Years ago we did a Torah-Tuesday class on this, exploring the meaning and messages in the traditional songs of the Passover Seder. Many of those songs, especially Chad-Gadya and Who Knows One?, while not part of the Chabad Haggadah liturgy, are beloved end-of-Seder singing traditions to families and communities celebrating Passover all over the world. 

But what do these post-Seder songs have to do with Passover? Most of them have nothing to do with Passover and say little or nothing about the holiday? How did they become traditional at the end of the Seder? What’s the connection? 

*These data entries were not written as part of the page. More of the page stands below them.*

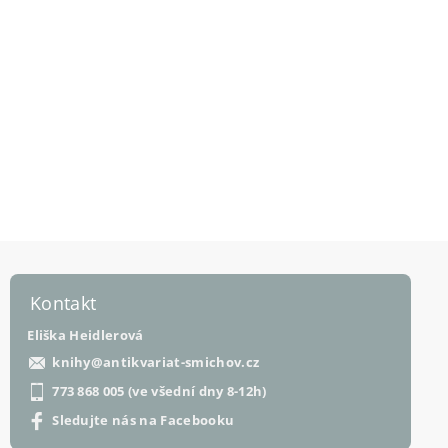
Kontakt
Eliška Heidlerová
knihy
@
antikvariat-smichov.cz
773 868 005 (ve všední dny 8-12h)
Sledujte nás na Facebooku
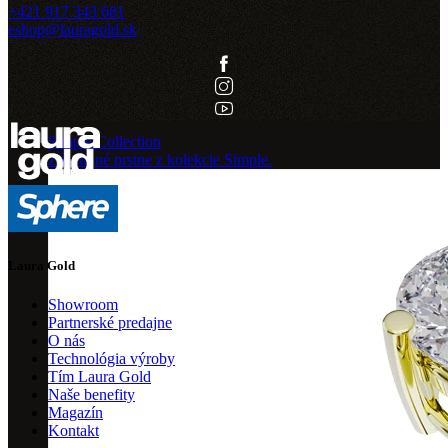
+421 917 343 681
eshop@lauragold.sk
Simple Collection
Zásnubné prstne z kolekcie Simple.
Laura Gold
Showroom
Partnerské predajne
O nás
Technológia výroby
Tím Laura Gold
Naše benefity
Magazín
Kontakt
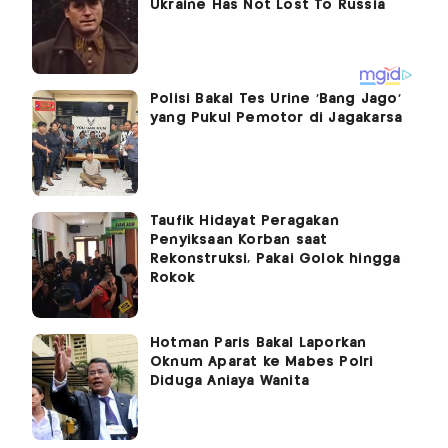
Polisi Bakal Tes Urine ‘Bang Jago’
yang Pukul Pemotor di Jagakarsa
Taufik Hidayat Peragakan
Penyiksaan Korban saat
Rekonstruksi, Pakai Golok hingga
Rokok
Hotman Paris Bakal Laporkan
Oknum Aparat ke Mabes Polri
Diduga Aniaya Wanita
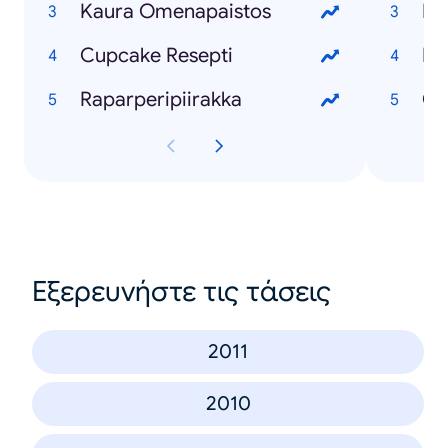
Kaura Omenapaistos
Ma
Cupcake Resepti
Ka
Raparperipiirakka
Cu
Εξερευνήστε τις τάσεις
2011
2010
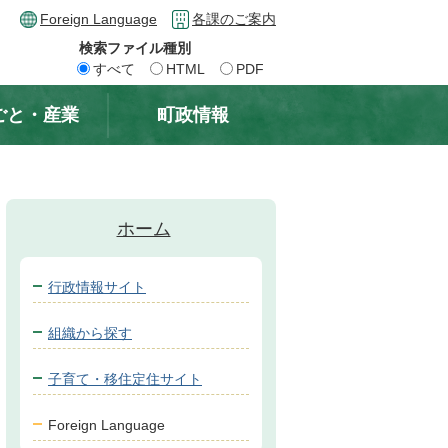
Foreign Language
各課のご案内
検索ファイル種別
すべて
HTML
PDF
ごと・産業
町政情報
ホーム
行政情報サイト
組織から探す
子育て・移住定住サイト
Foreign Language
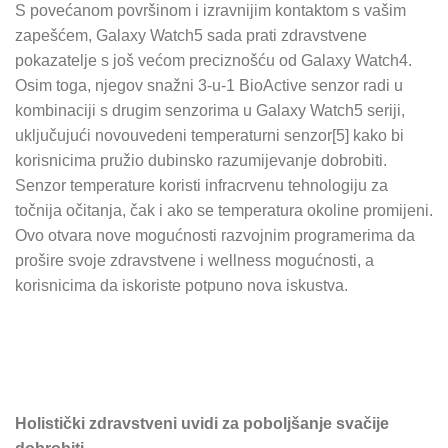
S povećanom površinom i izravnijim kontaktom s vašim
zapešćem, Galaxy Watch5 sada prati zdravstvene
pokazatelje s još većom preciznošću od Galaxy Watch4.
Osim toga, njegov snažni 3-u-1 BioActive senzor radi u
kombinaciji s drugim senzorima u Galaxy Watch5 seriji,
uključujući novouvedeni temperaturni senzor[5] kako bi
korisnicima pružio dubinsko razumijevanje dobrobiti.
Senzor temperature koristi infracrvenu tehnologiju za
točnija očitanja, čak i ako se temperatura okoline promijeni.
Ovo otvara nove mogućnosti razvojnim programerima da
prošire svoje zdravstvene i wellness mogućnosti, a
korisnicima da iskoriste potpuno nova iskustva.
Holistički zdravstveni uvidi za poboljšanje svačije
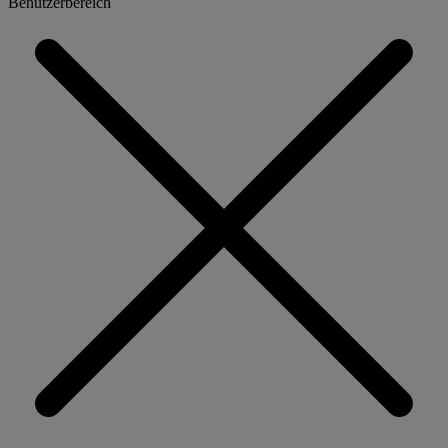
Benutzerbereich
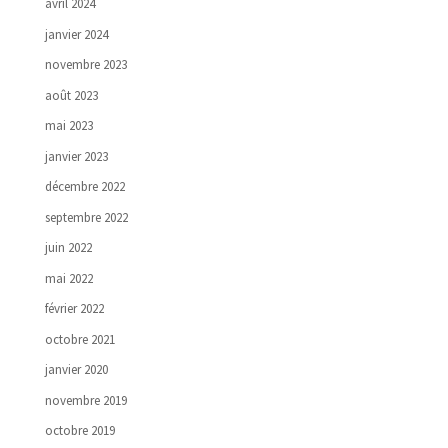
avril 2024
janvier 2024
novembre 2023
août 2023
mai 2023
janvier 2023
décembre 2022
septembre 2022
juin 2022
mai 2022
février 2022
octobre 2021
janvier 2020
novembre 2019
octobre 2019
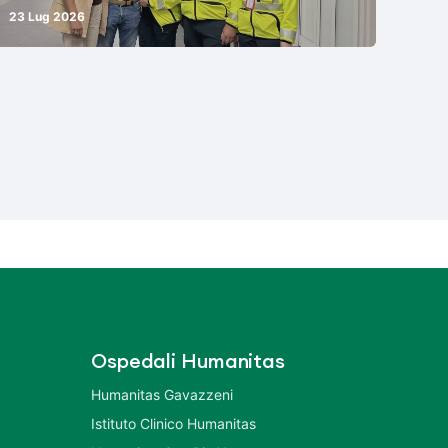
23 Lug 2026
Ospedali Humanitas
Humanitas Gavazzeni
Istituto Clinico Humanitas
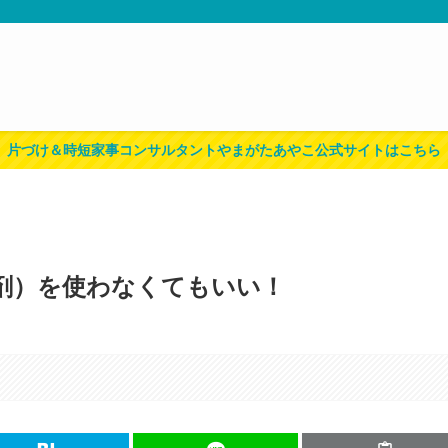
片づけ＆時短家事コンサルタントやまがたあやこ公式サイトはこちら
剤）を使わなくてもいい！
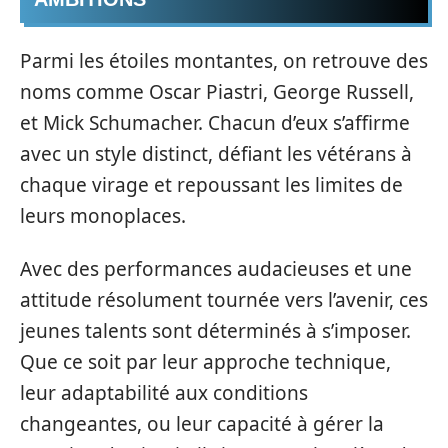
Parmi les étoiles montantes, on retrouve des
noms comme Oscar Piastri, George Russell,
et Mick Schumacher. Chacun d’eux s’affirme
avec un style distinct, défiant les vétérans à
chaque virage et repoussant les limites de
leurs monoplaces.
Avec des performances audacieuses et une
attitude résolument tournée vers l’avenir, ces
jeunes talents sont déterminés à s’imposer.
Que ce soit par leur approche technique,
leur adaptabilité aux conditions
changeantes, ou leur capacité à gérer la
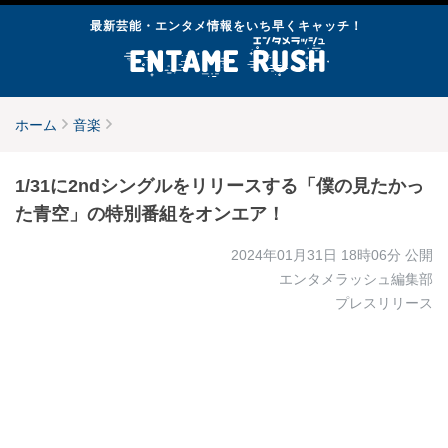
最新芸能・エンタメ情報をいち早くキャッチ！
ホーム
音楽
1/31に2ndシングルをリリースする「僕の見たかっ
た青空」の特別番組をオンエア！
2024年01月31日 18時06分
公開
エンタメラッシュ編集部
プレスリリース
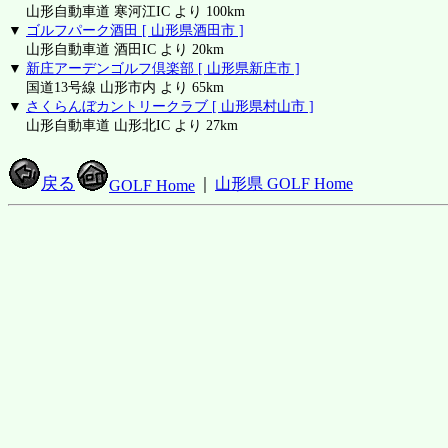
山形自動車道 寒河江IC より 100km
▼
ゴルフパーク酒田 [ 山形県酒田市 ]
山形自動車道 酒田IC より 20km
▼
新庄アーデンゴルフ倶楽部 [ 山形県新庄市 ]
国道13号線 山形市内 より 65km
▼
さくらんぼカントリークラブ [ 山形県村山市 ]
山形自動車道 山形北IC より 27km
戻る
｜
山形県 GOLF Home
GOLF Home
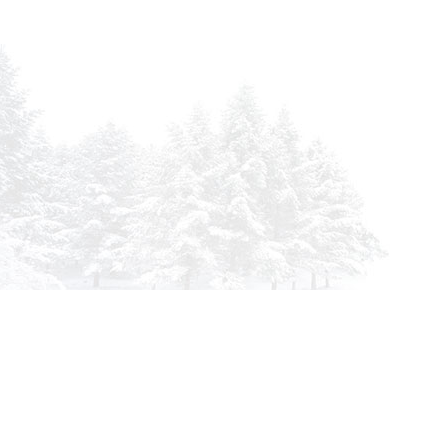
Инфор
О комп
info@siberia-filters.ru
Оплата
Оптовые поставки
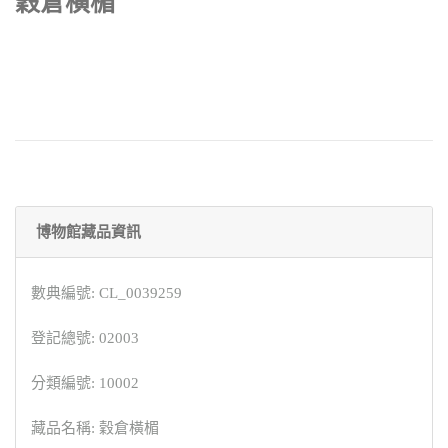
穀倉橫楣
博物館藏品資訊
數典編號: CL_0039259
登記總號: 02003
分類編號: 10002
藏品名稱: 穀倉橫楣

Here’s a theory. All of these songs are pattern songs. They follow certain rhythms or chains, or are based on number sequences or follow alphabetical initials. But what does that have to do with Passover? Why is this especially relevant at the Seder?

That’s the thing. “Passover Seder” is an oxymoron. Pass-over means out of order, beyond order. And the Hebrew word Seder means order. So in a sense, the Passover Seder means “The Order of Out of Order” or the step-by-step of the quantum leap, or something like that. It feels contradictory but Judaism (especially Chassidic thought) thrives on balances and synthesized paradoxes such as these. 

Yes, Passover is about a huge leap, but as Armstrong said on the moon: “One small step for man, one giant leap for mankind”. Passover Seder mixes the giant leaps and small steps. Either alone won’t do it. While Passover celebrates Exodus with earth-shattering and sea-splitting miracles, its also the one holiday a year that we literally sing the TOC – Table of Contents, “Kadesh, Urchatz, Karpas, Yachatz” at the start of the Haggadah. When else do you ever sing a table of contents? Never! But Passover Seder reminds us that with all the leaps and miracles, it is a step-by-step process of personal redemption.

This might be where those Passover songs like Chad Gadya and Who Knows One and Adir-Hu come in. They remind us the importance of patterns and sequences and step-by-step, line-by-line, stanza by stanza. Don’t get too carried away with the four cups and reclining to forget that redemption is at once both wild and out of the box as well as one step at a time.